== Segment start ==

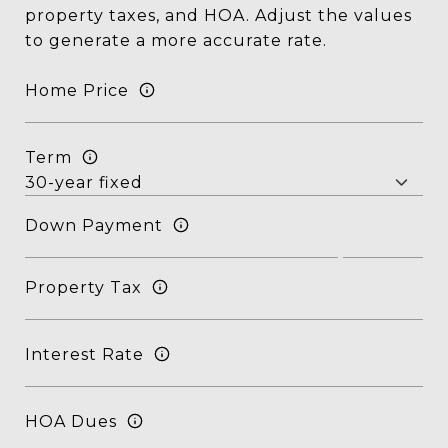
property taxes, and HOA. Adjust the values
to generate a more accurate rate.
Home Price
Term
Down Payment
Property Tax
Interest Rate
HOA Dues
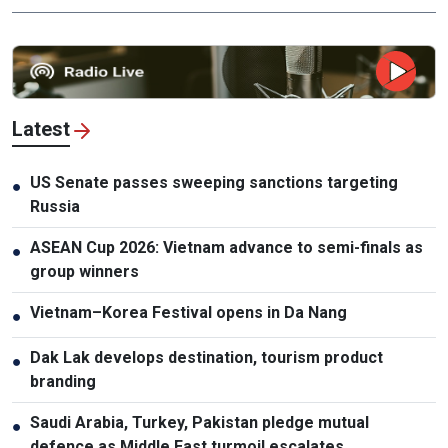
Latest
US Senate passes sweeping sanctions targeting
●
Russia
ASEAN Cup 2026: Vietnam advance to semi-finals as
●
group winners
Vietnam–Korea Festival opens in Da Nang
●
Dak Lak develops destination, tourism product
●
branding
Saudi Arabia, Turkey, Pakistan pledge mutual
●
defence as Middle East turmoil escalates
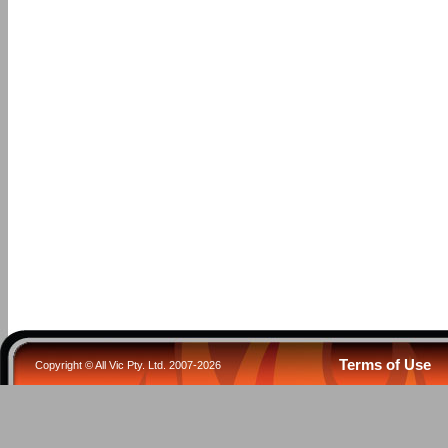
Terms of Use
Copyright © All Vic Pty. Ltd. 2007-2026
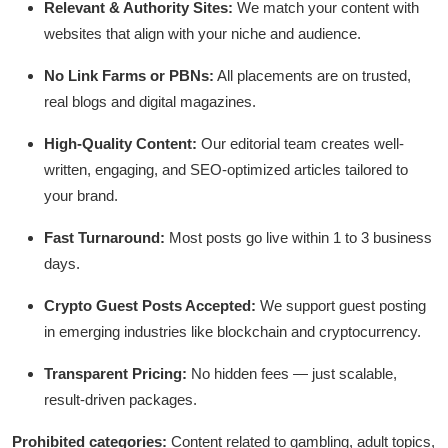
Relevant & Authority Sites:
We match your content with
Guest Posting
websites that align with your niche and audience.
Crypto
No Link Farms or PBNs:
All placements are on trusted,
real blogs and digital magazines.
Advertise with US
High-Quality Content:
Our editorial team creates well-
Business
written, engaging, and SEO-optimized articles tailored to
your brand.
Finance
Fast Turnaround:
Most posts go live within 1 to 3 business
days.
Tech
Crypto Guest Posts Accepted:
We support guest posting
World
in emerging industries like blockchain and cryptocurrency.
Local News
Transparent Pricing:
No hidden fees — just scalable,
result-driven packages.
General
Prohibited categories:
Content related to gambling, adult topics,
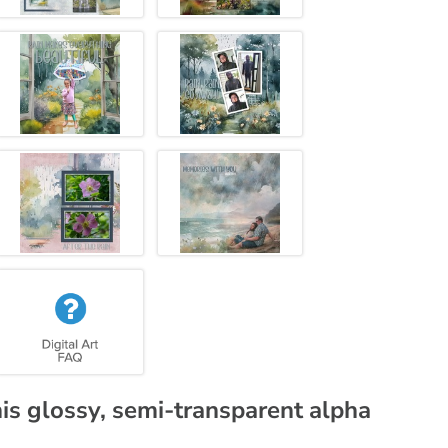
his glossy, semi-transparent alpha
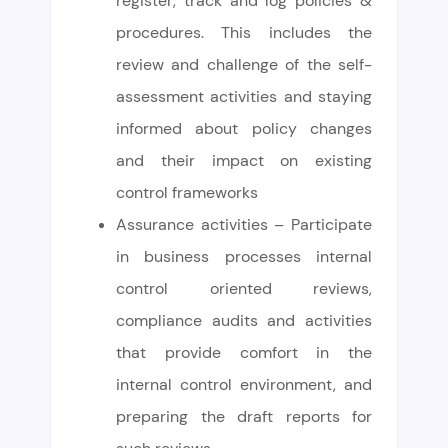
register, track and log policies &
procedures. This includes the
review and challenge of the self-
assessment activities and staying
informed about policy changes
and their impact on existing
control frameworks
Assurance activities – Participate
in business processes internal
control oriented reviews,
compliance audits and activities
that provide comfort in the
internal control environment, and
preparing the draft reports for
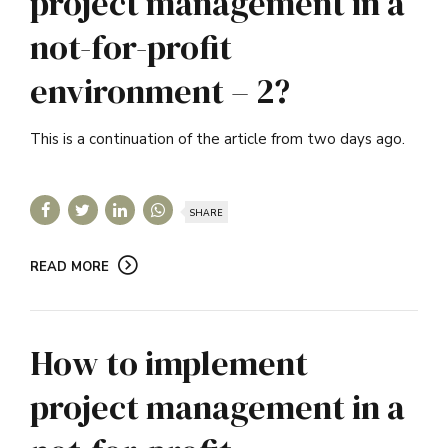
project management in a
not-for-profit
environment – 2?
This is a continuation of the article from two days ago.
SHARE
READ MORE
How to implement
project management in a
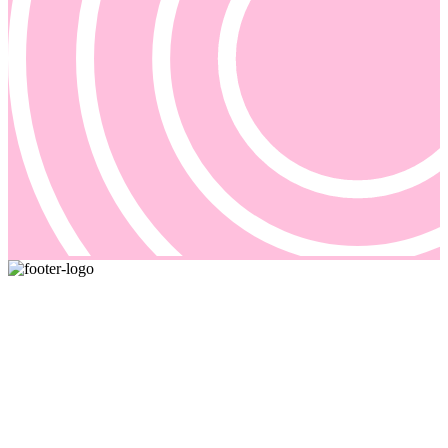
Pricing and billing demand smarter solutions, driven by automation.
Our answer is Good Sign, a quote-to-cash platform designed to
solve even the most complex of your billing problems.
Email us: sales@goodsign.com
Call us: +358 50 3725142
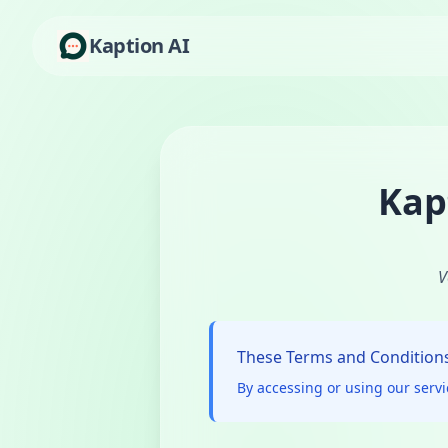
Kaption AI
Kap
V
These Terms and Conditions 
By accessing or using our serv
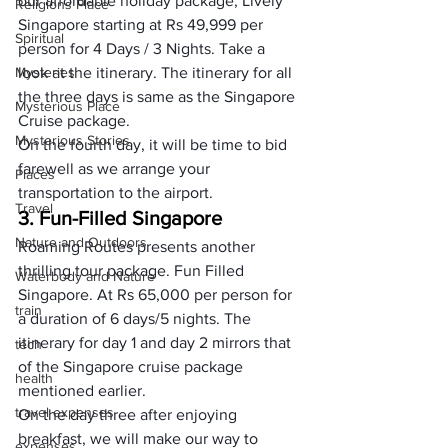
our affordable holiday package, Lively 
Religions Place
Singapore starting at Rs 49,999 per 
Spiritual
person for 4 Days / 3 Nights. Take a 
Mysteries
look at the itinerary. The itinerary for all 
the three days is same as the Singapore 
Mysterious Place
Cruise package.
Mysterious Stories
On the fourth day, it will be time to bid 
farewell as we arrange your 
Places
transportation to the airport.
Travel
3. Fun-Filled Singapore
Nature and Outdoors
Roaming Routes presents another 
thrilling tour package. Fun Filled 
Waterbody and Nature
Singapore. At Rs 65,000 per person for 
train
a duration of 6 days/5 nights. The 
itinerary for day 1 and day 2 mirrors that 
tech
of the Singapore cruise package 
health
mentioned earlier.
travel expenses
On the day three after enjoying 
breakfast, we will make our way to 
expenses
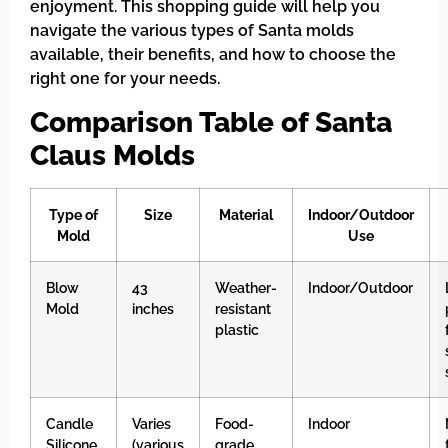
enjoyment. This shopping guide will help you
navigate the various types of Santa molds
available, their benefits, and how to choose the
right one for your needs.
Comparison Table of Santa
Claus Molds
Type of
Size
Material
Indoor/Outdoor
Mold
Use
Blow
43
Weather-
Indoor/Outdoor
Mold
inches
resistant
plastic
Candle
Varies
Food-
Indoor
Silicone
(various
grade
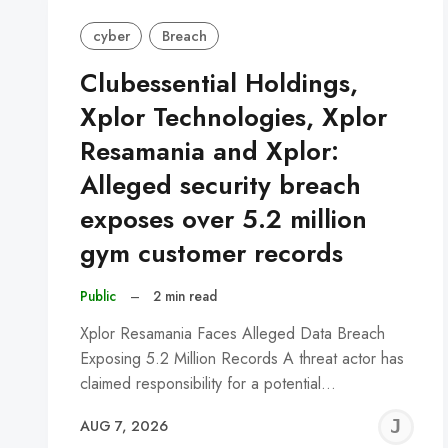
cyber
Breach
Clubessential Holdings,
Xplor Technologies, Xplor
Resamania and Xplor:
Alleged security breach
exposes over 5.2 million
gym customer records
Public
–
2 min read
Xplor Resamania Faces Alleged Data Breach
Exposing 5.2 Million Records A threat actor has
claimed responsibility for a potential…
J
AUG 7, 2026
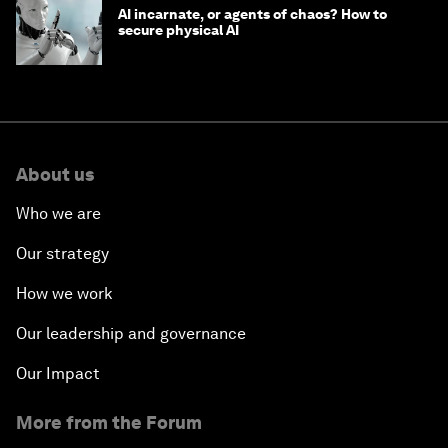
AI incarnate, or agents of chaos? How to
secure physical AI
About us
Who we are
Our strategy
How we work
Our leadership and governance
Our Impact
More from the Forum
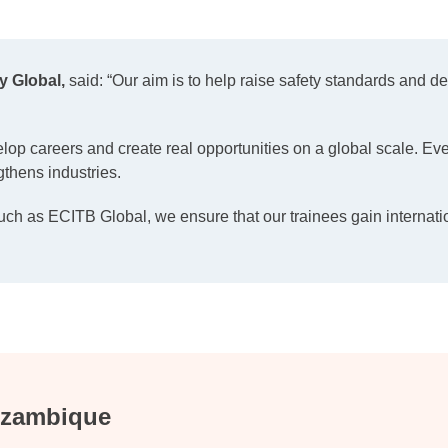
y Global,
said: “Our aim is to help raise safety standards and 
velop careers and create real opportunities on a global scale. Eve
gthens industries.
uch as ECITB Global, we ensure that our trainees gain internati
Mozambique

== Segment end ==
== Segment start ==

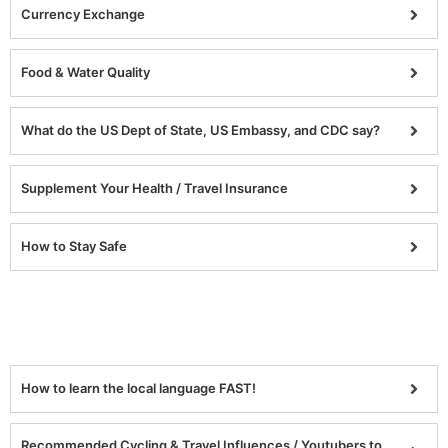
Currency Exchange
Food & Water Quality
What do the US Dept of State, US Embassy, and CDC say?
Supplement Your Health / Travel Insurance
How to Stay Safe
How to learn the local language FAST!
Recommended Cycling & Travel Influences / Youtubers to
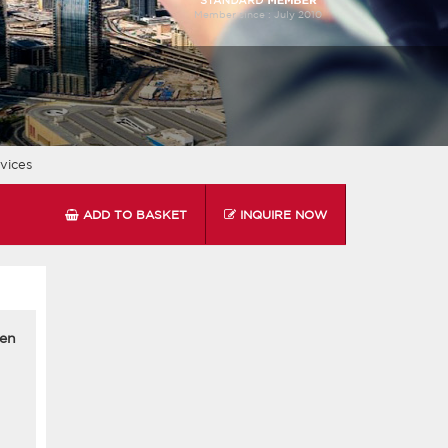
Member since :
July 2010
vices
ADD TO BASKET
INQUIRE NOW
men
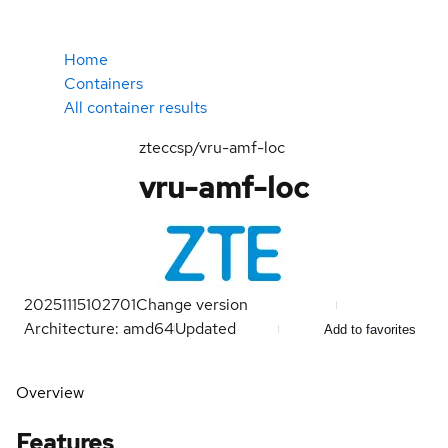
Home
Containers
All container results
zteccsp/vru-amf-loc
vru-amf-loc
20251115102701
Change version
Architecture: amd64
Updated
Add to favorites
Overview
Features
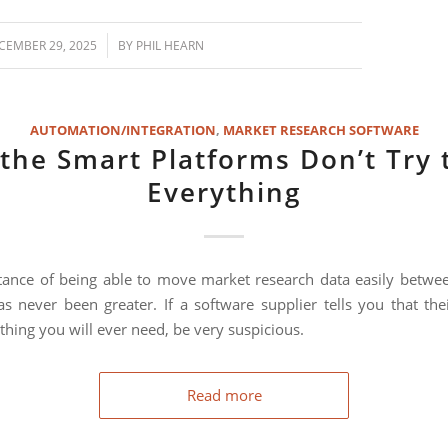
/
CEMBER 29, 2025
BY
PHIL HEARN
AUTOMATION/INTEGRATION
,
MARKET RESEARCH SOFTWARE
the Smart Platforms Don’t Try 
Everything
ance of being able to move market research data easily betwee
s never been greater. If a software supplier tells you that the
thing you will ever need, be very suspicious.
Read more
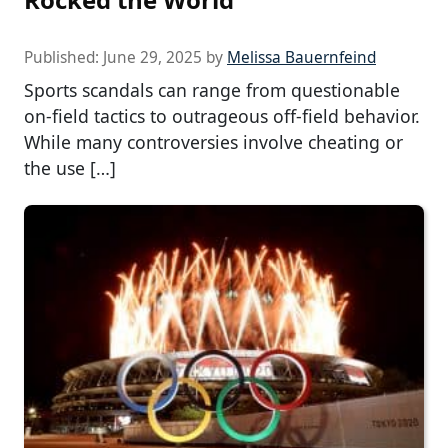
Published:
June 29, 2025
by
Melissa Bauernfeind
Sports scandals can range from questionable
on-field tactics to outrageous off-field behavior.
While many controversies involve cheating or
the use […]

== Segment end ==

- Exercise aim
Retype exactly, and only, the lines above from the one where "Religions Place" occurs up to and including the one where "Nature and Outdoors" occurs.

- Expected answer
Religions Place
Singapore starting at Rs 49,999 per 
Spiritual
person for 4 Days / 3 Nights. Take a 
Mysteries
look at the itinerary. The itinerary for all 
the three days is same as the Singapore 
Mysterious Place
Cruise package.
Mysterious Stories
On the fourth day, it will be time to bid 
farewell as we arrange your 
Places
transportation to the airport.
Travel
3. Fun-Filled Singapore
Nature and Outdoors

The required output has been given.